Julian Pino, Associate, Stifel: No. It makes sense. And and definitely appreciate you highlighting the, you know, the differentiation that that can be offered, by Subernatog and, you know, certainly distinct from from denanumab, for example, and and, you know, lecanumab does does have some oligomer engagement. I guess, just on the other side of that coin, you know, you did see, you know, a signal on, amyloid PET when it was not necessarily expected. So I think, you know, we do have a a question from, an investor that’s asking sort of, you know, why do you think it is then that Subernatog is, you know, removing plaque at a level that could be detected by by pet and, you know, is it really differentiated?
So curious to hear your thoughts there.
Dan O’Connell, CEO, Acumen Pharmaceuticals: Sure. No. I mean, look, we get the question a lot. I think that, there is some uncertainty as to the the definitive explanation, but we we do know that oligomers are, in the presence adjacent or otherwise in what can be characterized as a halo surrounding plaque, that there’s an on and off rate. And so, given that proximity to plaque and given some binding affinity for fibrils, it’s it’s likely to be some combination of, a depletion and an equilibrium shift of the of the toxic species, which we think is is mechanistically on target.
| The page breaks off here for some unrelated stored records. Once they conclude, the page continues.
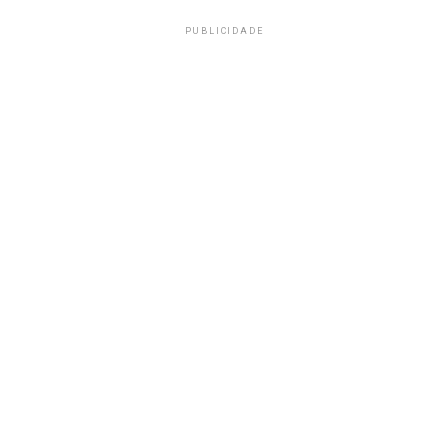
PUBLICIDADE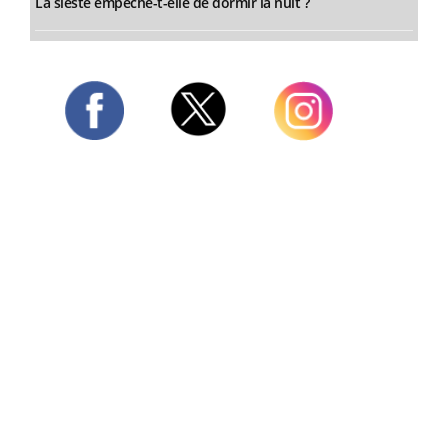
La sieste empêche-t-elle de dormir la nuit ?
Twitter
Facebook
Instagram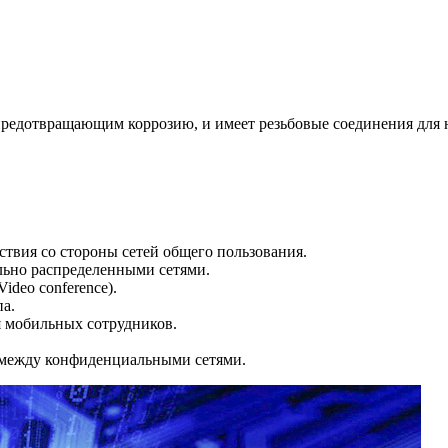
предотвращающим коррозию, и имеет резьбовые соединения для 
ствия со стороны сетей общего пользования.
льно распределенными сетями.
ideo conference).
па.
я мобильных сотрудников.
 между конфиденциальными сетями.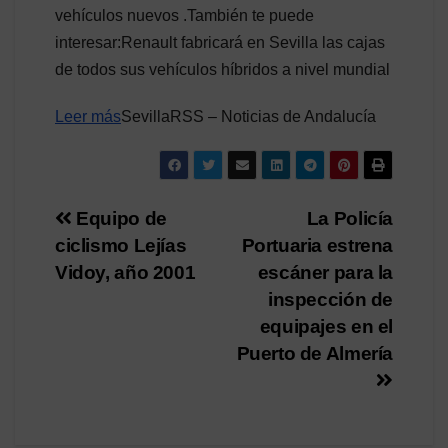
vehículos nuevos .También te puede
interesar:Renault fabricará en Sevilla las cajas
de todos sus vehículos híbridos a nivel mundial
Leer más
SevillaRSS – Noticias de Andalucía
Navegación
Equipo de
La Policía
ciclismo Lejías
Portuaria estrena
de
Vidoy, año 2001
escáner para la
entradas
inspección de
equipajes en el
Puerto de Almería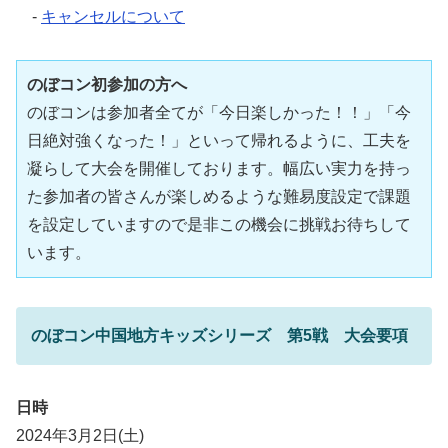
-
キャンセルについて
のぼコン初参加の方へ
のぼコンは参加者全てが「今日楽しかった！！」「今
日絶対強くなった！」といって帰れるように、工夫を
凝らして大会を開催しております。幅広い実力を持っ
た参加者の皆さんが楽しめるような難易度設定で課題
を設定していますので是非この機会に挑戦お待ちして
います。
のぼコン中国地方キッズシリーズ 第5戦 大会要項
日時
2024年3月2日(土)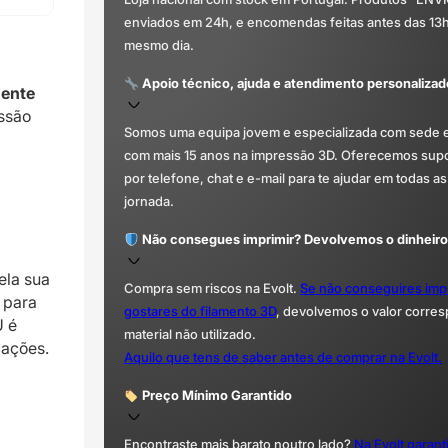
enviados em 24h, e encomendas feitas antes das 13
mesmo dia.
Apoio técnico, ajuda e atendimento personalizad
mente
ssão
Somos uma equipa jovem e especializada com sede 
com mais 15 anos na impressão 3D. Oferecemos supor
por telefone, chat e e-mail para te ajudar em todas as
jornada.
Não consegues imprimir? Devolvemos o dinheiro
ela sua
Compra sem riscos na Evolt.
Se não conseguires imp
l para
gostares do filamento 3D
, devolvemos o valor corre
U é
material não utilizado.
cações.
Aquilo que tens de saber antes de comprar na Evolt.
Preço Mínimo Garantido
Encontraste mais barato noutro lado?
Na Evolt garan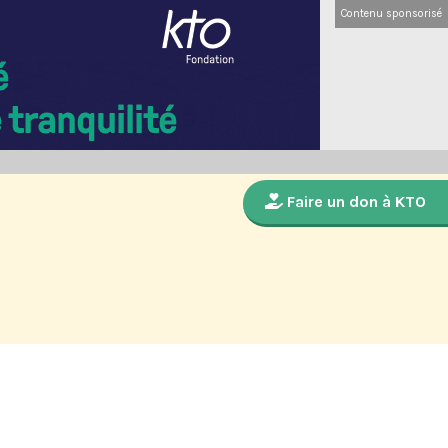
Contenu sponsorisé
Faire un don à KTO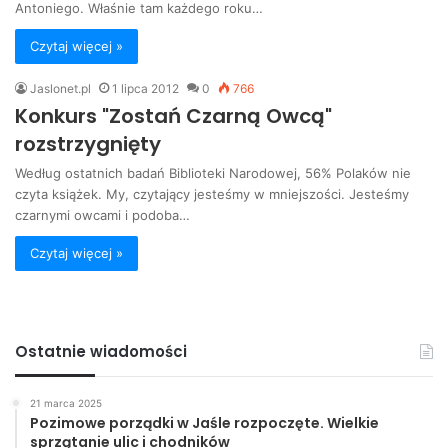
Antoniego. Właśnie tam każdego roku…
Czytaj więcej »
Jaslonet.pl
1 lipca 2012
0
766
Konkurs "Zostań Czarną Owcą"
rozstrzygnięty
Według ostatnich badań Biblioteki Narodowej, 56% Polaków nie
czyta książek. My, czytający jesteśmy w mniejszości. Jesteśmy
czarnymi owcami i podoba…
Czytaj więcej »
Ostatnie wiadomości
21 marca 2025
Pozimowe porządki w Jaśle rozpoczęte. Wielkie
sprzątanie ulic i chodników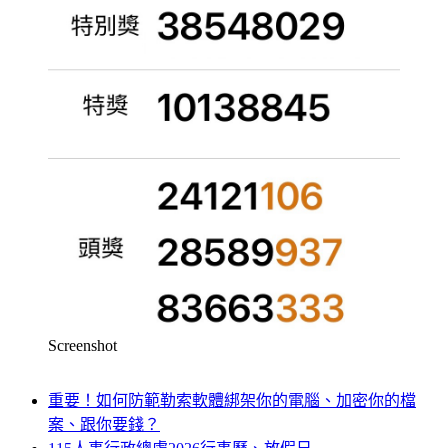
Screenshot
重要！如何防範勒索軟體綁架你的電腦、加密你的檔
案、跟你要錢？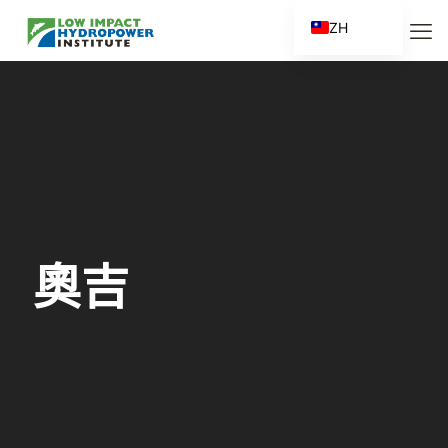
ZH
EN
ES
FR
ZH_CN
奧吉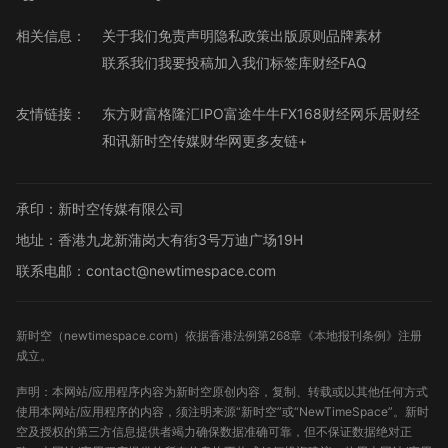
相关信息：
关于我们
免责声明
隐私政策
出版原则
品牌素材
联系我们
我要投稿
加入我们
标签库
财经FAQ
友情链接：
东方财富
格隆汇
IPO
富途牛牛
FX168财经网
乐居财经
和讯
新时空传媒
财华网
更多友链+
承印：新时空传媒有限公司
地址：香港九龙新蒲岗大有街3号万迪广场19H
联系电邮：contact@newtimespace.com
新时空（
newtimespace.com
）依据香港法例第268章《本地报刊条例》注册
成立。
声明：本网站/应用程序内容为新时空原创内容，复制、转载或以其他任何方式
使用本网站/应用程序的内容，须注明来源“新时空”或“NewTimeSpace”。新时
空及授权的第三方信息提供者竭力确保数据准确可靠，但不保证数据绝对正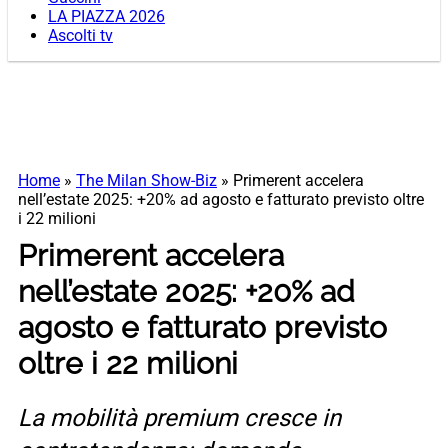
LA PIAZZA 2026
Ascolti tv
Home
»
The Milan Show-Biz
»
Primerent accelera
nell’estate 2025: +20% ad agosto e fatturato previsto oltre
i 22 milioni
Primerent accelera
nell’estate 2025: +20% ad
agosto e fatturato previsto
oltre i 22 milioni
La mobilità premium cresce in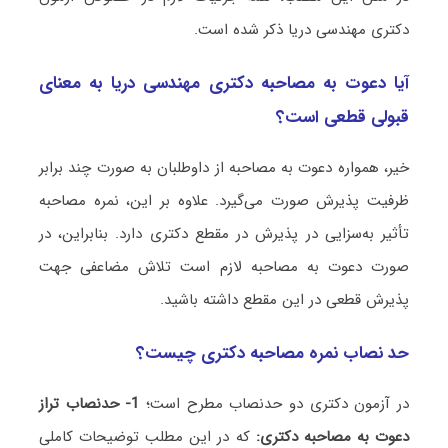
دکتری مهندسی دریا ذکر شده است.
آیا دعوت به مصاحبه دکتری مهندسی دریا به معنای
قبولی قطعی است؟
خیر، همواره دعوت به مصاحبه از داوطلبان به صورت چند برابر
ظرفیت پذیرش صورت می‌گیرد. علاوه بر این، نمره مصاحبه
تأثیر به‌سزایی در پذیرش در مقطع دکتری دارد. بنابراین، در
صورت دعوت به مصاحبه لازم است تلاش مضاعفی جهت
پذیرش قطعی در این مقطع داشته باشید.
حد نصاب نمره مصاحبه دکتری چیست؟
در آزمون دکتری دو حدنصاب مطرح است؛
1- حدنصاب تراز
دعوت به مصاحبه دکتری:
که در این مطلب توضیحات کاملی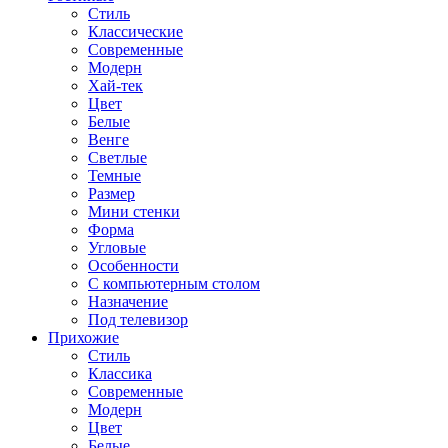
Стиль
Классические
Современные
Модерн
Хай-тек
Цвет
Белые
Венге
Светлые
Темные
Размер
Мини стенки
Форма
Угловые
Особенности
С компьютерным столом
Назначение
Под телевизор
Прихожие
Стиль
Классика
Современные
Модерн
Цвет
Белые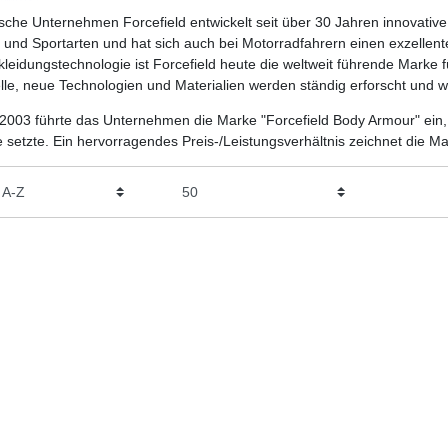
sche Unternehmen Forcefield entwickelt seit über 30 Jahren innovativ
und Sportarten und hat sich auch bei Motorradfahrern einen exzellent
leidungstechnologie ist Forcefield heute die weltweit führende Marke f
elle, neue Technologien und Materialien werden ständig erforscht und w
2003 führte das Unternehmen die Marke "Forcefield Body Armour" ein
setzte. Ein hervorragendes Preis-/Leistungsverhältnis zeichnet die Mar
But it may also be the case that there’s some direct, fibril or plaque interaction that is, as a consequence leading to the reduced PET signal, as we understand the PET signal to be really showing us the neuritic plaque as opposed to soluble aggregates, such as protofibrils or oligomers or what have you. So I think, you know, we’re kind of in the mid innings of this field that, you know, really, I think Siburnatug stands as really still the, the most advanced oligomer antibody that really should help inform whether greater preference and affinity for these soluble toxic aggregates is a mediator of safer, more efficacious treatment than, you know, frank plaque removal and and clearance of, you know, essentially, eliminating the the pet signal.
Julian Pino, Associate, Stifel: Mhmm. Yep. Totally makes sense. And, yeah, I guess just one more question just on, just sort of the space more broadly in competition. You know, you think, you mentioned how you think, you know, this broader class will be a sort of a mainstay of treatment.
I think what people are trying to better understand is, you know, at what rate do these get used eventually at steady state? Do you have any thoughts on that? And, yeah, I’ll just leave it there.
Dan O’Connell, CEO, Acumen Pharmaceuticals: Yeah. Well, well, I think, you know, we take the position that the chronic treatment while a patient remains within a relatively early stage of disease, you know, should be warranted. I think that, you know, we probably have more learned. So it’s not just, you know, clear the pet signal and come off treatment. I mean, I think there’s a there’s growing evidence.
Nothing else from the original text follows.